Asset managers Carmignac and Fidelity Intl steer clear of Russian securities

By Carolyn Cohn

LONDON (Reuters) – European asset managers Carmignac and Fidelity International will no longer buy Russian securities, they said on Monday, joining a string of fund managers who have made similar announcements since Russia invaded Ukraine.

U.S. value investor Brandes Investment Partners also said it had put a moratorium on deploying new capital to Russian securities.

Asset managers such as BlackRock and abrdn have already said they are halting purchases of Russian securities or plan to reduce existing holdings as western governments impose tough sanctions on Russia.

But efforts by investors to cut positions have been complicated by a Russian ban on local brokers from selling securities held by foreigners.

“We have decided not to purchase any Russian securities until further notice,” Carmignac, which has 42 billion euros ($45.6 billion) of assets under management, said in a statement.

“We are committed to divesting from any remaining Russian securities in our portfolios, considering extra-financial aspects as well as market conditions, in order to preserve the interests of our clients, our primary objective.”

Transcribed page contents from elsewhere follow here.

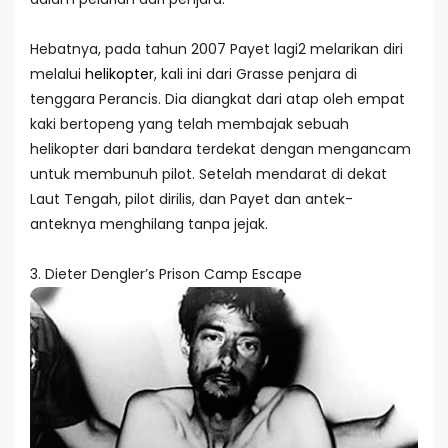
Hebatnya, pada tahun 2007 Payet lagi2 melarikan diri
melalui
helikopter
, kali ini dari Grasse penjara di
tenggara Perancis. Dia diangkat dari atap oleh empat
kaki bertopeng yang telah membajak sebuah
helikopter dari bandara terdekat dengan mengancam
untuk membunuh pilot. Setelah mendarat di dekat
Laut Tengah, pilot dirilis, dan Payet dan antek-
anteknya menghilang tanpa jejak.
3. Dieter Dengler’s Prison Camp Escape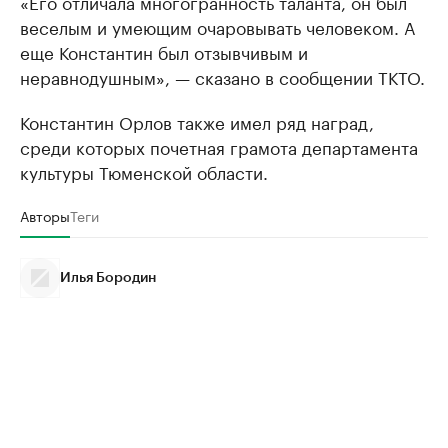
«Его отличала многогранность таланта, он был
веселым и умеющим очаровывать человеком. А
еще Константин был отзывчивым и
неравнодушным», — сказано в сообщении ТКТО.
Константин Орлов также имел ряд наград,
среди которых почетная грамота департамента
культуры Тюменской области.
Авторы
Теги
Илья Бородин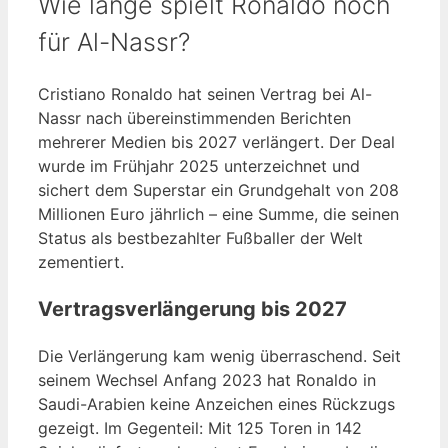
Wie lange spielt Ronaldo noch
für Al-Nassr?
Cristiano Ronaldo hat seinen Vertrag bei Al-
Nassr nach übereinstimmenden Berichten
mehrerer Medien bis 2027 verlängert. Der Deal
wurde im Frühjahr 2025 unterzeichnet und
sichert dem Superstar ein Grundgehalt von 208
Millionen Euro jährlich – eine Summe, die seinen
Status als bestbezahlter Fußballer der Welt
zementiert.
Vertragsverlängerung bis 2027
Die Verlängerung kam wenig überraschend. Seit
seinem Wechsel Anfang 2023 hat Ronaldo in
Saudi-Arabien keine Anzeichen eines Rückzugs
gezeigt. Im Gegenteil: Mit 125 Toren in 142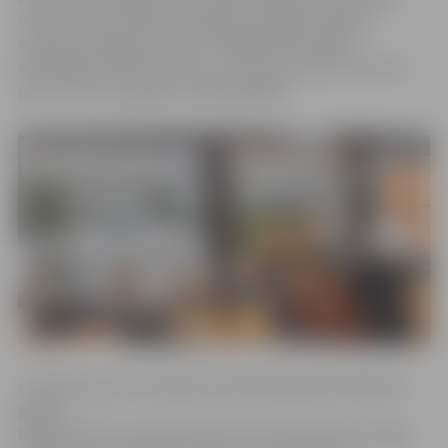
noteikumi par NĪN piemērošanu Jelgavas pilsētas
administratīvajā teritorijā. Tādējādi 2017. gadam
aprēķinātais NĪN par vienu un to pašu īpašumu var būt
pat 7,5 reizes augstāks nekā šajā gadā.
«Piemēram, par trīsistabu dzīvokli Raiņa ielā 3 NĪN šim
gadam
bija 44,75 eiro, tostarp 31,85 eiro par ēkas daļu, kas šajā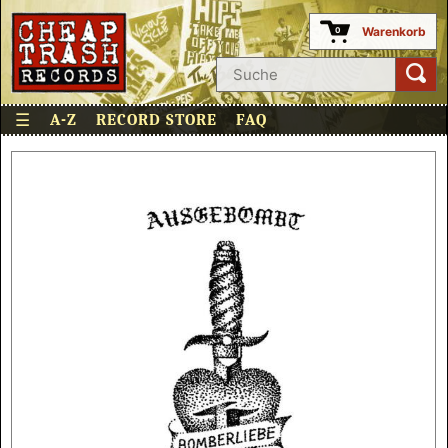
Warenkorb
0
☰
A-Z
RECORD STORE
FAQ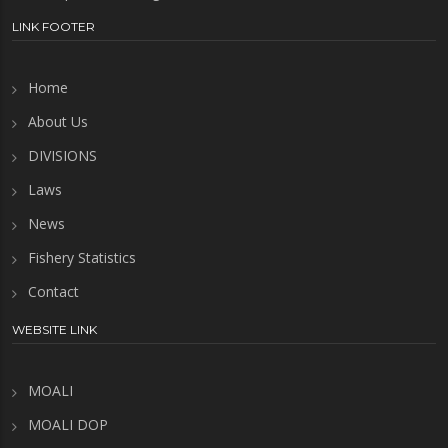
LINK FOOTER
Home
About Us
DIVISIONS
Laws
News
Fishery Statistics
Contact
WEBSITE LINK
MOALI
MOALI DOP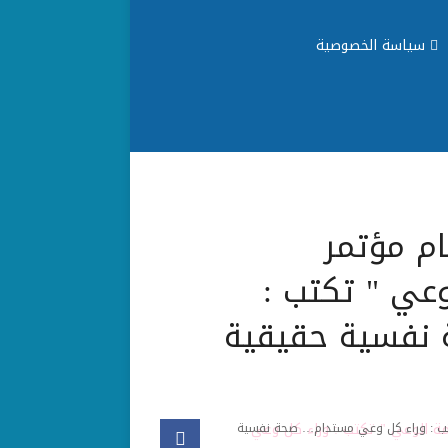
سياسة الخصوصية
ام مؤتمر
وعي " تكتب :
نفسية حقيقية
تكتب : وراء كل وعي مستدام… صحة نفسية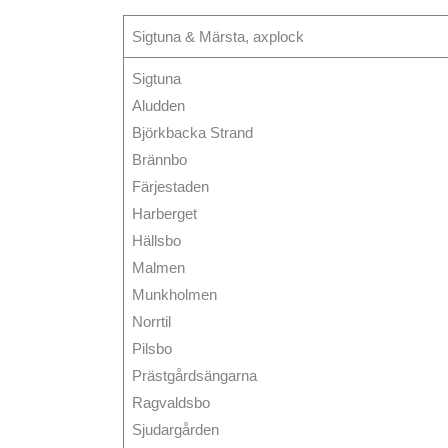
Sigtuna & Märsta, axplock
Sigtuna
Aludden
Björkbacka Strand
Brännbo
Färjestaden
Harberget
Hällsbo
Malmen
Munkholmen
Norrtil
Pilsbo
Prästgårdsängarna
Ragvaldsbo
Sjudargården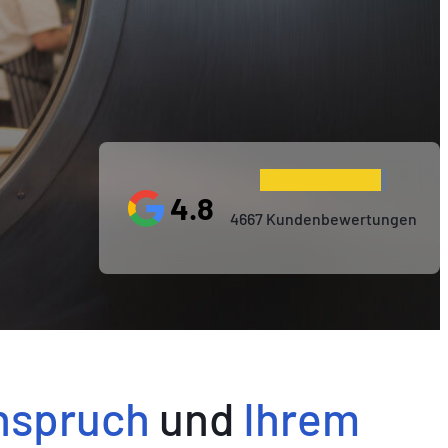
4.8
4667 Kundenbewertungen
nspruch
und
Ihrem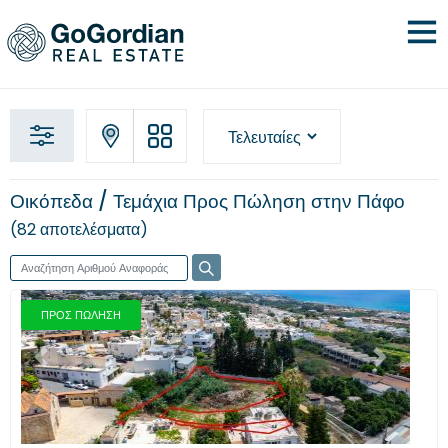
Οικόπεδα / Τεμάχια Προς Πώληση στην Πάφο
82 αποτελέσματα
ΠΡΟΣ ΠΩΛΗΣΗ
Προηγούμενο
Επόμενο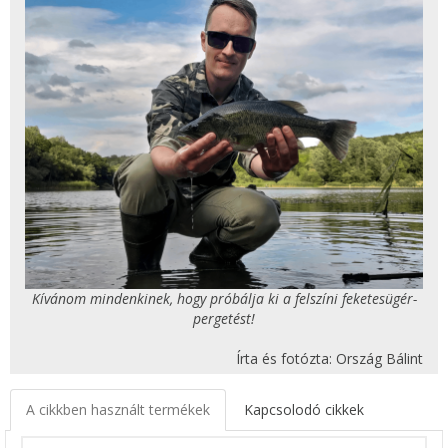
Kívánom mindenkinek, hogy próbálja ki a felszíni feketesügér-
pergetést!
Írta és fotózta: Ország Bálint
A cikkben használt termékek
Kapcsolodó cikkek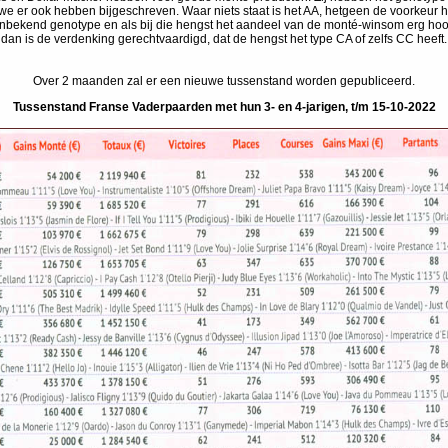
we er ook hebben bijgeschreven. Waar niets staat is het AA, hetgeen de voorkeur h
nbekend genotype en als bij die hengst het aandeel van de monté-winsom erg hoog
dan is de verdenking gerechtvaardigd, dat de hengst het type CA of zelfs CC heeft.
Over 2 maanden zal er een nieuwe tussenstand worden gepubliceerd.
Tussenstand Franse Vaderpaarden met hun 3- en 4-jarigen, t/m 15-10-2022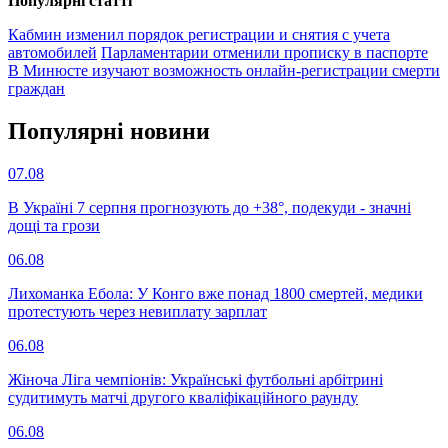
Популярнi статтi
Кабмин изменил порядок регистрации и снятия с учета
автомобилей
Парламентарии отменили прописку в паспорте
В Минюсте изучают возможность онлайн-регистрации смерти
граждан
Популярнi новини
07.08
В Україні 7 серпня прогнозують до +38°, подекуди - значні
дощі та грози
06.08
Лихоманка Ебола: У Конго вже понад 1800 смертей, медики
протестують через невиплату зарплат
06.08
Жіноча Ліга чемпіонів: Українські футбольні арбітрині
судитимуть матчі другого кваліфікаційного раунду
06.08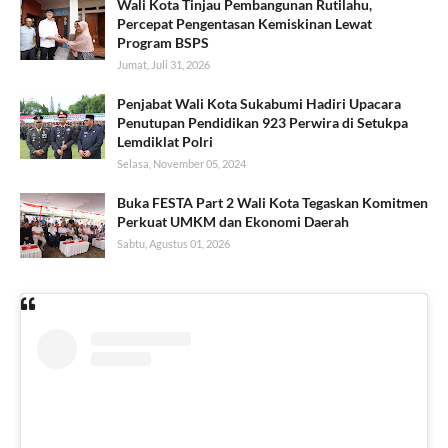
Wali Kota Tinjau Pembangunan Rutilahu,
Percepat Pengentasan Kemiskinan Lewat
Program BSPS
Jumat, Juli 31, 2026
Penjabat Wali Kota Sukabumi Hadiri Upacara
Penutupan Pendidikan 923 Perwira di Setukpa
Lemdiklat Polri
Selasa, November 05, 2024
Buka FESTA Part 2 Wali Kota Tegaskan Komitmen
Perkuat UMKM dan Ekonomi Daerah
Sabtu, Agustus 01, 2026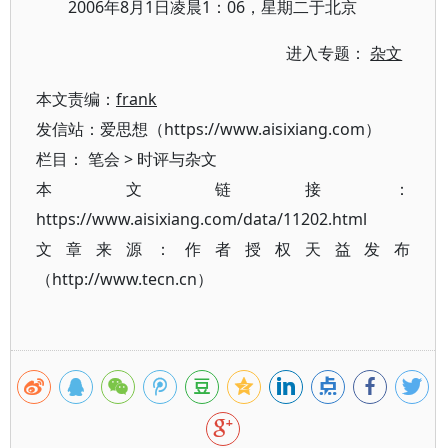
2006年8月1日凌晨1：06，星期二于北京
进入专题：
杂文
本文责编：
frank
发信站：爱思想（https://www.aisixiang.com）
栏目：
笔会
>
时评与杂文
本文链接：
https://www.aisixiang.com/data/11202.html
文章来源：作者授权天益发布
（http://www.tecn.cn）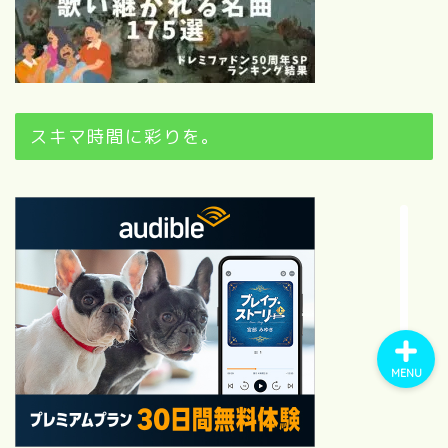
位・カップリング完全ガイド
【2026最新】モーニング
娘。歴代オーディション全記
録！1期〜18期合格者と落選
後の有名人まとめ
スキマ時間に彩りを。
【祝・サブスク解禁】モーニ
ング娘。の“通好み14曲”を語
らせてください｜在宅ファン
の偏愛セレクト
MENU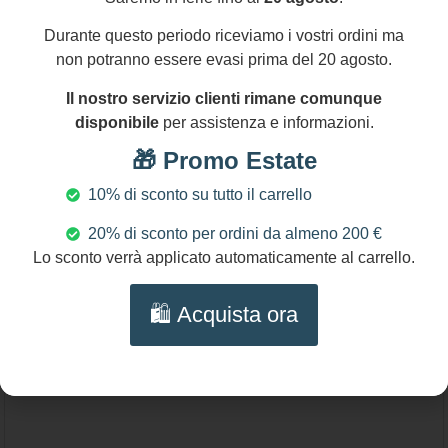
Anello maxi struttura ottone, anello siciliano,
Durante questo periodo riceviamo i vostri ordini ma
anello regolabile, anello ceramica, anello
non potranno essere evasi prima del 20 agosto.
mattonella esagonale, ceramica di
Scegli
Il nostro servizio clienti rimane comunque
Caltagirone.
disponibile
per assistenza e informazioni.
🎁 Promo Estate
10% di sconto su tutto il carrello
20% di sconto per ordini da almeno 200 €
Lo sconto verrà applicato automaticamente al carrello.
🛍️ Acquista ora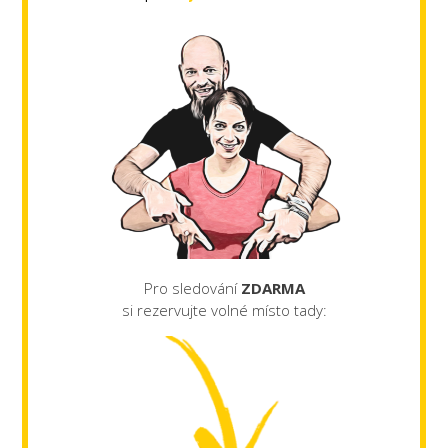
Pro sledování
ZDARMA
si rezervujte volné místo tady: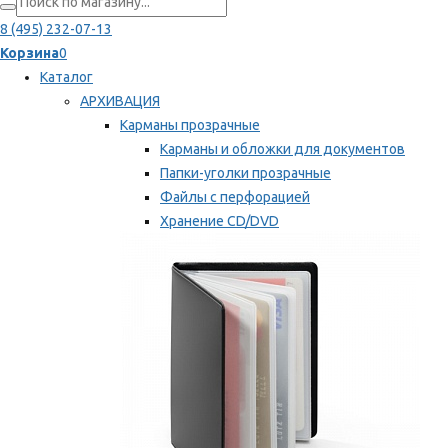
8 (495) 232-07-13
Корзина
0
Каталог
АРХИВАЦИЯ
Карманы прозрачные
Карманы и обложки для документов
Папки-уголки прозрачные
Файлы с перфорацией
Хранение CD/DVD
Хранение карт памяти/дискет
Мы рекомендуем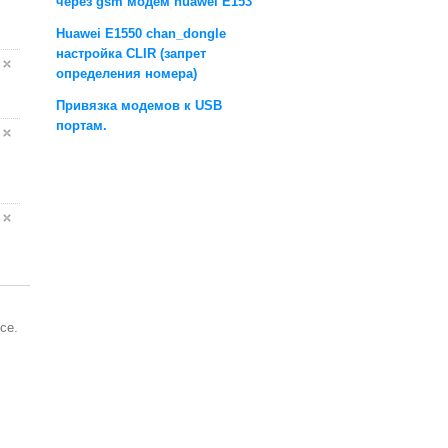
через gsm модем huawei E153
Huawei E1550 chan_dongle
настройка CLIR (запрет
определения номера)
Привязка модемов к USB
портам.
се.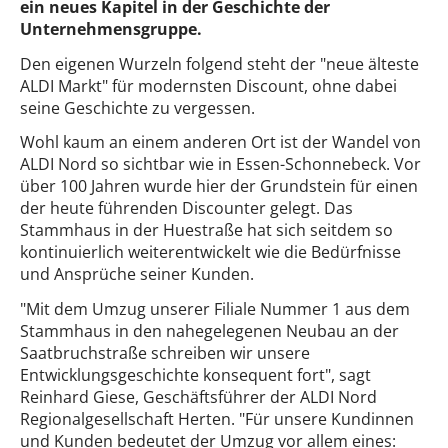
ein neues Kapitel in der Geschichte der
Unternehmensgruppe.
Den eigenen Wurzeln folgend steht der "neue älteste
ALDI Markt" für modernsten Discount, ohne dabei
seine Geschichte zu vergessen.
Wohl kaum an einem anderen Ort ist der Wandel von
ALDI Nord so sichtbar wie in Essen-Schonnebeck. Vor
über 100 Jahren wurde hier der Grundstein für einen
der heute führenden Discounter gelegt. Das
Stammhaus in der Huestraße hat sich seitdem so
kontinuierlich weiterentwickelt wie die Bedürfnisse
und Ansprüche seiner Kunden.
"Mit dem Umzug unserer Filiale Nummer 1 aus dem
Stammhaus in den nahegelegenen Neubau an der
Saatbruchstraße schreiben wir unsere
Entwicklungsgeschichte konsequent fort", sagt
Reinhard Giese, Geschäftsführer der ALDI Nord
Regionalgesellschaft Herten. "Für unsere Kundinnen
und Kunden bedeutet der Umzug vor allem eines: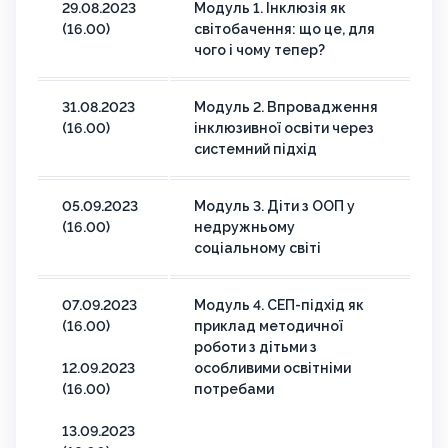
29.08.2023
Модуль 1. Інклюзія як
(16.00)
світобачення: що це, для
чого і чому тепер?
31.08.2023
Модуль 2. Впровадження
(16.00)
інклюзивної освіти через
системний підхід
05.09.2023
Модуль 3. Діти з ООП у
(16.00)
недружньому
соціальному світі
07.09.2023
Модуль 4. СЕП-підхід як
(16.00)
приклад методичної
роботи з дітьми з
12.09.2023
особливими освітніми
(16.00)
потребами
13.09.2023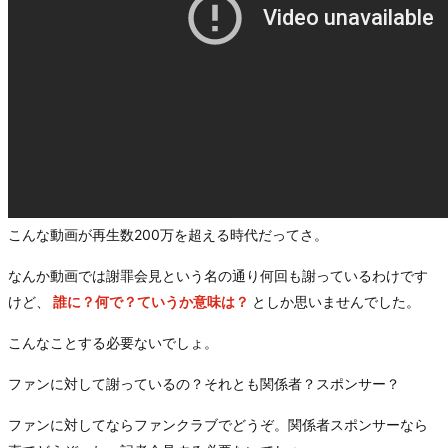
こんな動画が再生数200万を超える時代だってさ。
なんか動画では謝罪会見という名の通り何回も謝っているわけです
けど、
誰に？何で？ていうか意味は？
としか思いませんでした。
こんなことする必要ないでしょ。
ファンに対して謝っているの？それとも関係者？スポンサー？
ファンに対してならファンクラブでどうぞ。関係者スポンサーなら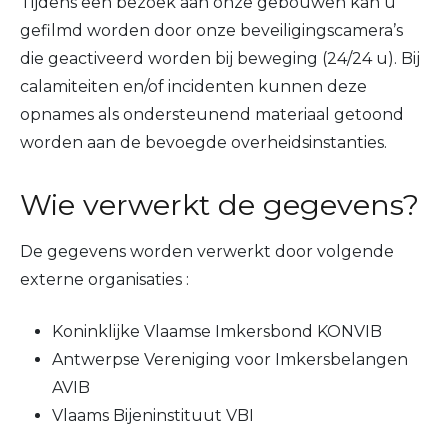
Tijdens een bezoek aan onze gebouwen kan u
gefilmd worden door onze beveiligingscamera’s
die geactiveerd worden bij beweging (24/24 u). Bij
calamiteiten en/of incidenten kunnen deze
opnames als ondersteunend materiaal getoond
worden aan de bevoegde overheidsinstanties.
Wie verwerkt de gegevens?
De gegevens worden verwerkt door volgende
externe organisaties :
Koninklijke Vlaamse Imkersbond KONVIB
Antwerpse Vereniging voor Imkersbelangen
AVIB
Vlaams Bijeninstituut VBI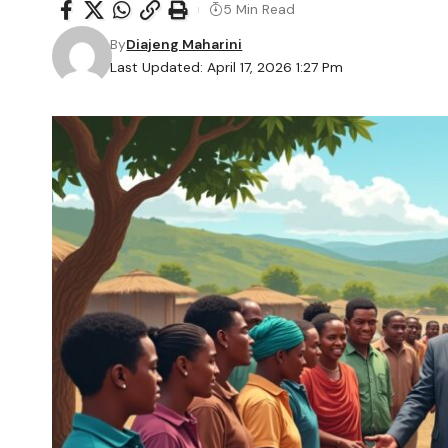
5 Min Read
By
Diajeng Maharini
Last Updated: April 17, 2026 1:27 Pm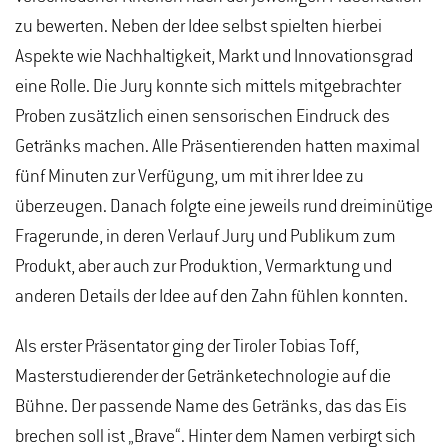
zu bewerten. Neben der Idee selbst spielten hierbei
Aspekte wie Nachhaltigkeit, Markt und Innovationsgrad
eine Rolle. Die Jury konnte sich mittels mitgebrachter
Proben zusätzlich einen sensorischen Eindruck des
Getränks machen. Alle Präsentierenden hatten maximal
fünf Minuten zur Verfügung, um mit ihrer Idee zu
überzeugen. Danach folgte eine jeweils rund dreiminütige
Fragerunde, in deren Verlauf Jury und Publikum zum
Produkt, aber auch zur Produktion, Vermarktung und
anderen Details der Idee auf den Zahn fühlen konnten.
Als erster Präsentator ging der Tiroler Tobias Toff,
Masterstudierender der Getränketechnologie auf die
Bühne. Der passende Name des Getränks, das das Eis
brechen soll ist „Brave“. Hinter dem Namen verbirgt sich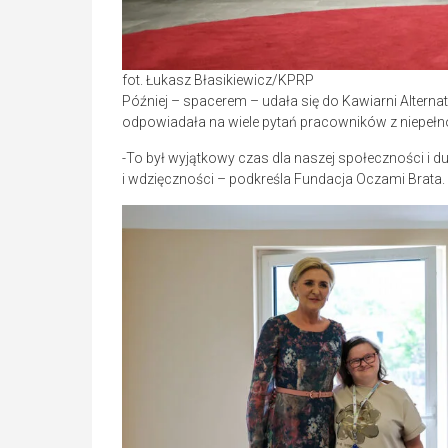
fot. Łukasz Błasikiewicz/KPRP
Później – spacerem – udała się do Kawiarni Alterna
odpowiadała na wiele pytań pracowników z niepeł
-To był wyjątkowy czas dla naszej społeczności i du
i wdzięczności – podkreśla Fundacja Oczami Brata.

The firm’s emerging market fund Carmignac Portfolio EM Debt had the world’s longest Russia debt position in January at over 43%, industry tracker Morningstar data shows.

Carmignac has already cut its position in Russian debt as well as in shares and the rouble, a spokesperson said.

“Since the end of January, we have adopted a more cautious position and have either reduced our exposures in the wake of the deterioration of the situation and/or implemented some hedging strategies,” it said.

Carmignac funds that contain Russian assets have no more than 2% in Russia, the spokesperson added.

Fidelity International said it would not invest in Russia and Belarus “for the foreseeable future” and was looking at ways to cut its existing exposure.

The asset manager said it had been marking down prices of Russian securities in its funds and that where there is no trade, prices could be adjusted to zero.

Vanguard Group also said that it had implemented international sanctions imposed against Russian institutions and is working to further reduce its exposure to Russia.

JPMorgan said its London-listed global emerging markets income trust had only 0.25% in Russian equities as of March 4, versus 3.6% at the end of January.

Invesco said its exposure to Russia and Ukraine was “very small”.

More than $3 billion in unlisted funds exposed to Russia were suspended last week, while several exchange-traded funds (ETFs) were also frozen.